Almost every economy is likely to see the contribution of labor to potential growth decline during the review period, assuming no further declines in equilibrium unemployment or in the rate of labor participation (Figure 2b). Only Sri Lanka is projected to see the growth rate of its working-age population pick up between 2015 and 2040; therefore, the baseline contribution of employment to output growth rises marginally in Sri Lanka. Elsewhere, working-age population growth slows, with the contribution of labor to potential output growth declining the most in Azerbaijan, the Republic of Korea, and Singapore.
Capital's largest contribution to slowing potential growth is observed in economies, such as the Lao PDR and Viet Nam, that have undergone an intense process of capital deepening in recent years. In these and similar economies, the assumption of a stable capital–output ratio implies that the rapid capital deepening of recent years will end, resulting in a substantial decline in the potential growth rate (e.g., 1.9 percentage points in the case of the PRC). Figure 2c provides a breakdown of which economies are most affected by this assumption.
Insofar as the recent pace of capital deepening is unsustainable, these slowdowns point to a real growth challenge in the medium term. If these economies want to maintain recent potential output growth rates, policies will either have to continue to create conditions that support the very high investment rates of recent years or substitute this investment with faster TFP growth and/or increased labor utilization.
For most economies, the assumption to hold TFP growth at the average rate observed during 2000–2015 has only a small impact on the contribution of TFP growth, with the notable exceptions of Georgia and Kazakhstan, where TFP growth in the postcrisis period (2010–2015) was much lower than in the boom period (2000–2010). As a result, the baseline assumption of average TFP growth implies a substantial boost to potential output growth for these economies. In contrast, TFP growth in Bangladesh, Cambodia, and Viet Nam was higher in the most recent period. As a result, assuming TFP grows at the slower-period average implies a significant decline in potential growth.

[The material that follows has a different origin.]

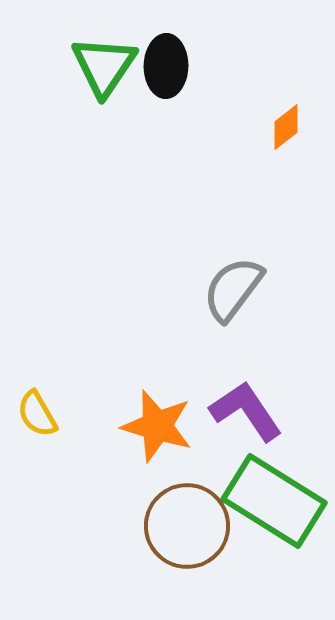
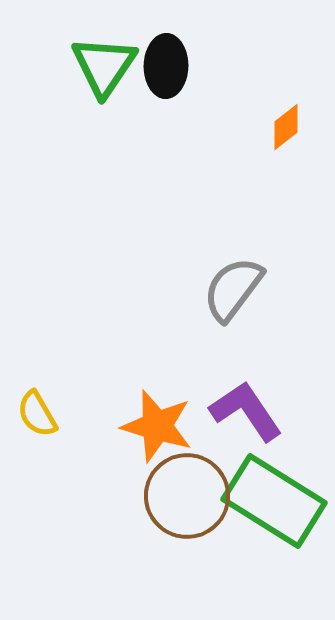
brown circle: moved 30 px up
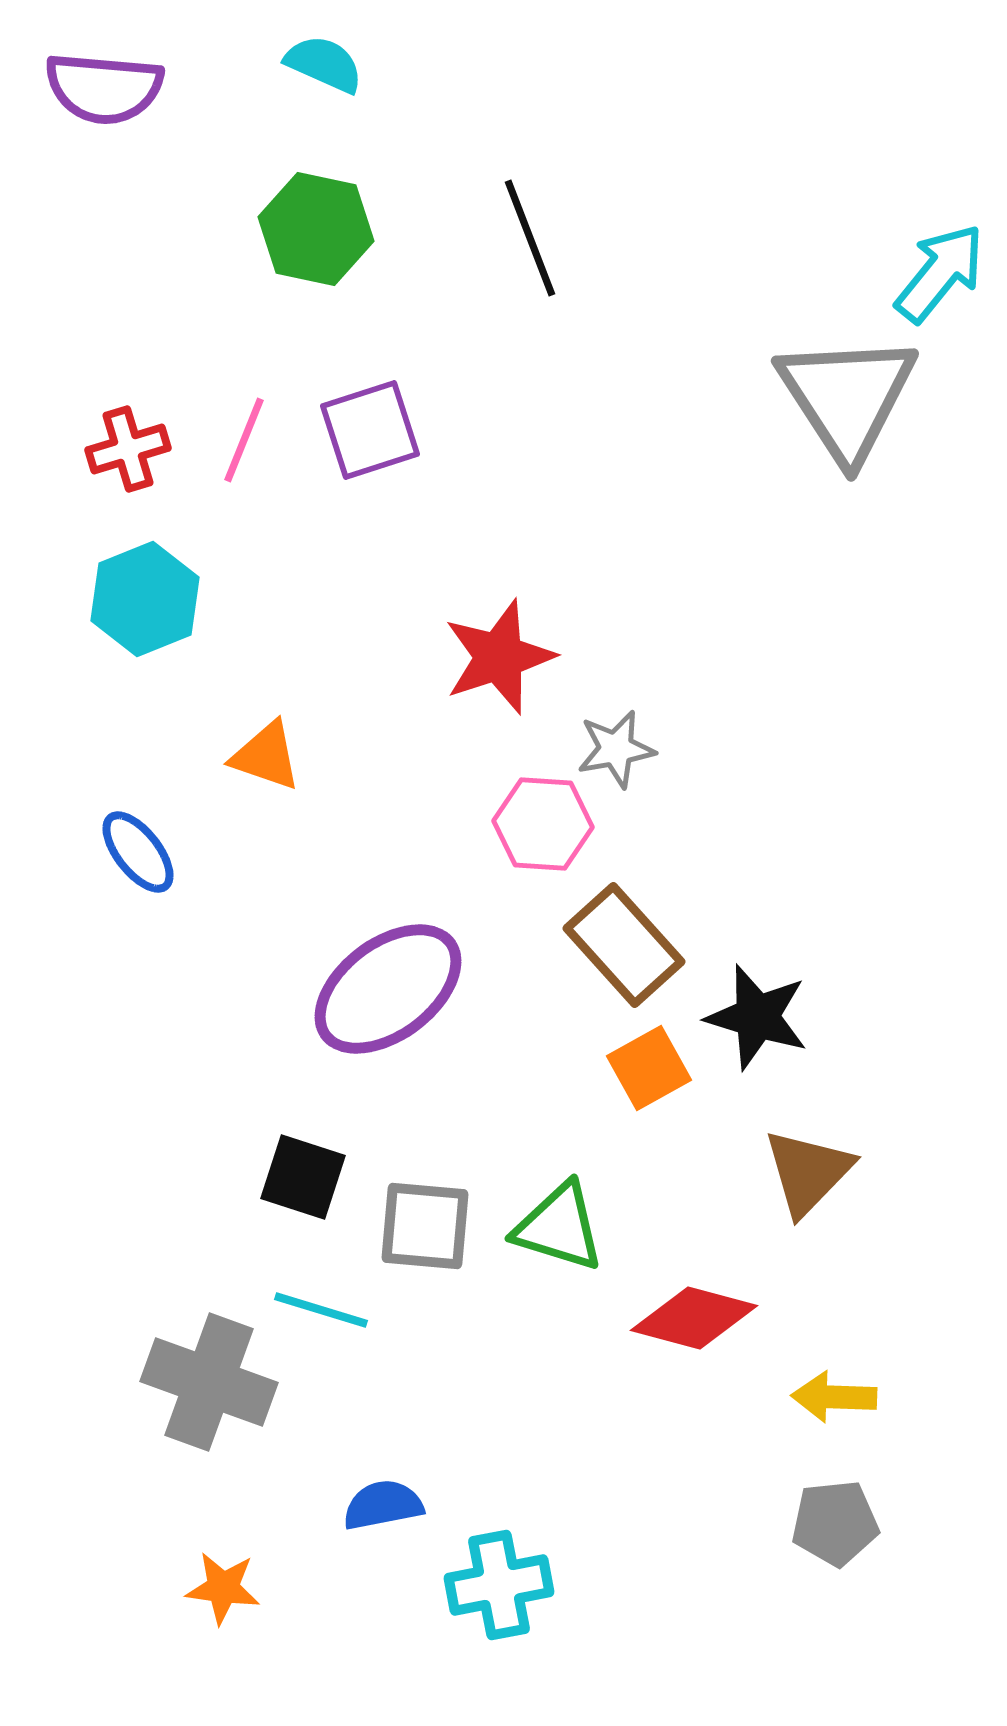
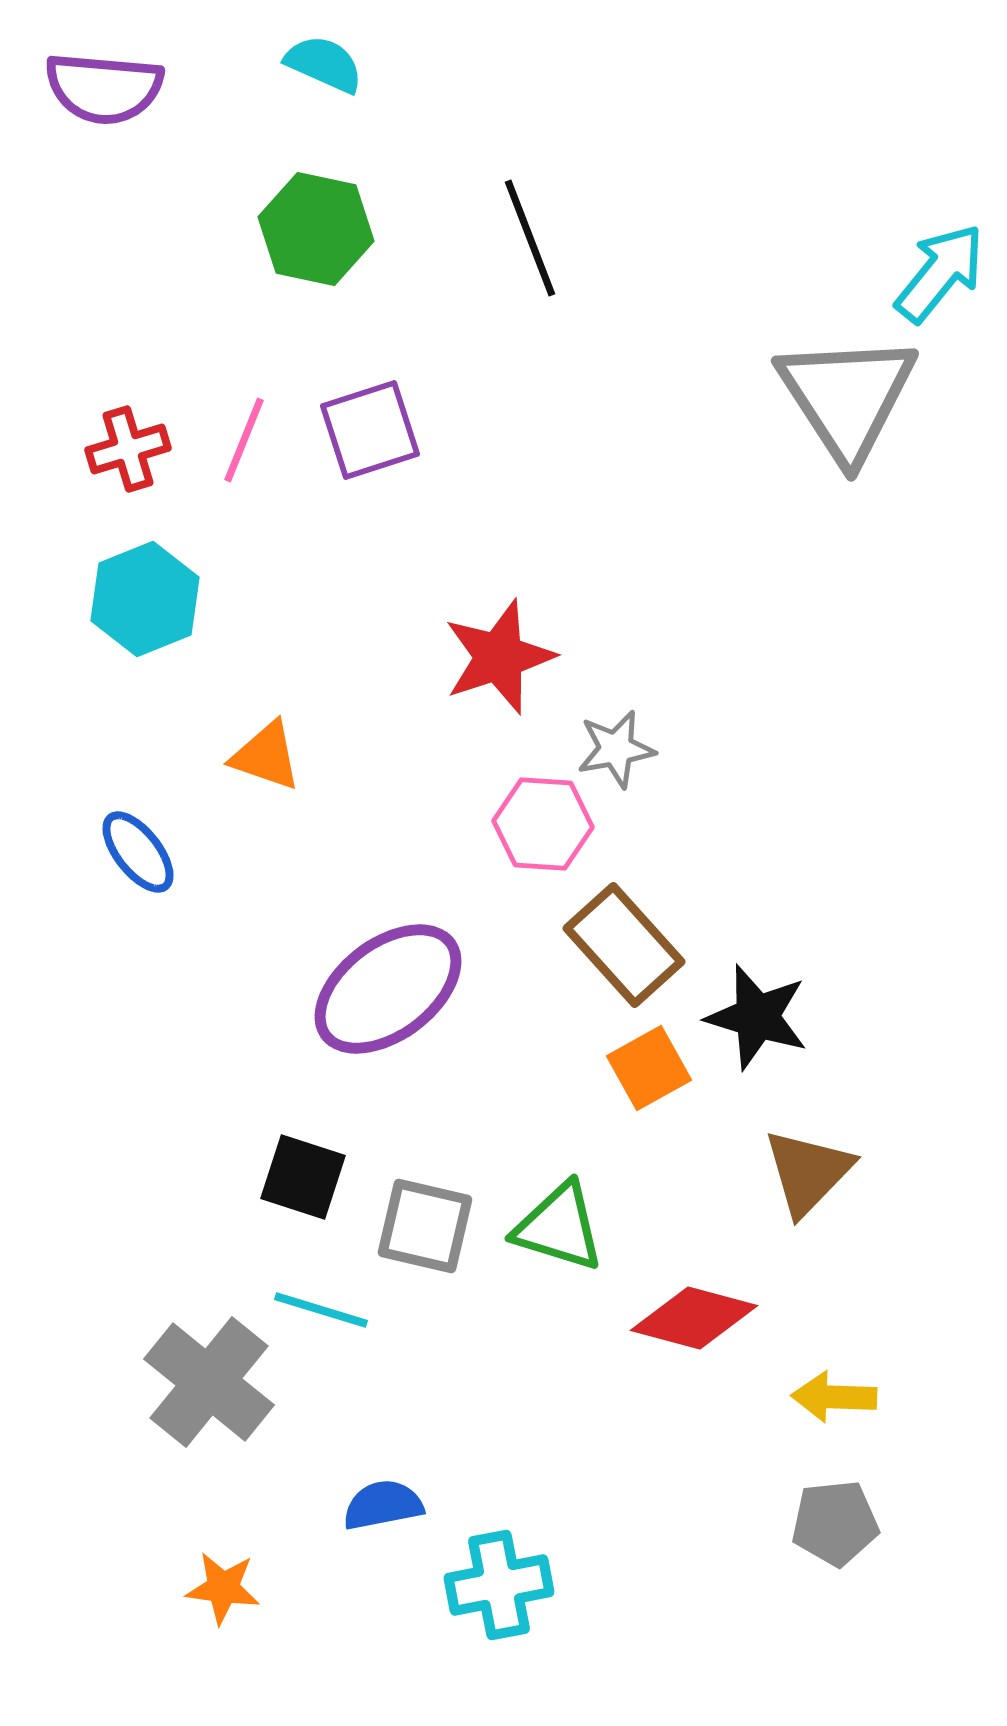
gray square: rotated 8 degrees clockwise
gray cross: rotated 19 degrees clockwise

Slower structural change, which is largely a function of the assumption to hold the pace of structural change at a constant rate, implies slower growth of 0.4% for the median Asian economy, with impacts in excess of at least 1 percentage point in economies where structural change has picked up in the postcrisis period (2010–2015), including Georgia, India, the Lao PDR, and Papua New Guinea. In contrast, structural change in Thailand slowed sharply in the postcrisis period and a return to more normal rates would imply faster potential output growth.
V. Convergence Scenarios
As discussed above, the baseline scenario is not a forecast but rather a mechanism to help identify potentially untapped sources of growth. In this section, the baseline projection is compared with scenarios employing different assumptions consistent with success in advancing more quickly than under the baseline scenario in one or more aspects of economic convergence. Each of these alternative scenarios assumes that an economy will put in place policies that allow different drivers of potential output growth (e.g., employment to working-age population ratio, capital–output ratio, level of TFP, and economic structure) to converge with the path followed by the Republic of Korea, an economy that made the transition from low- to high-income status relatively rapidly. As such, these alternative scenarios indicate in which area lie the greatest latent possibilities for sustained improvement in economic performance. While the Republic of Korea is a somewhat arbitrary convergence point at which to aim, it has the merit of being concrete and is rooted in one of the more successful Asian development stories of the past 100 years.
A. Employment Convergence
The first alternative scenario examines the impact on potential output if authorities succeed in reducing the unemployment rate and increasing the equilibrium labor participation rate in their respective economies to the levels observed in the Republic of Korea in 2014. This scenario is implemented by reducing the unemployment rate by 0.2 percentage points per annum until it reaches the Republic of Korea's 2014 level, and by raising the participation rate by the same 0.2 percentage points per annum until it reaches the Republic of Korea’s levels.14 Figure 3 reports for each economy the impact on potential GDP in 2040 expressed as a percent of baseline potential GDP.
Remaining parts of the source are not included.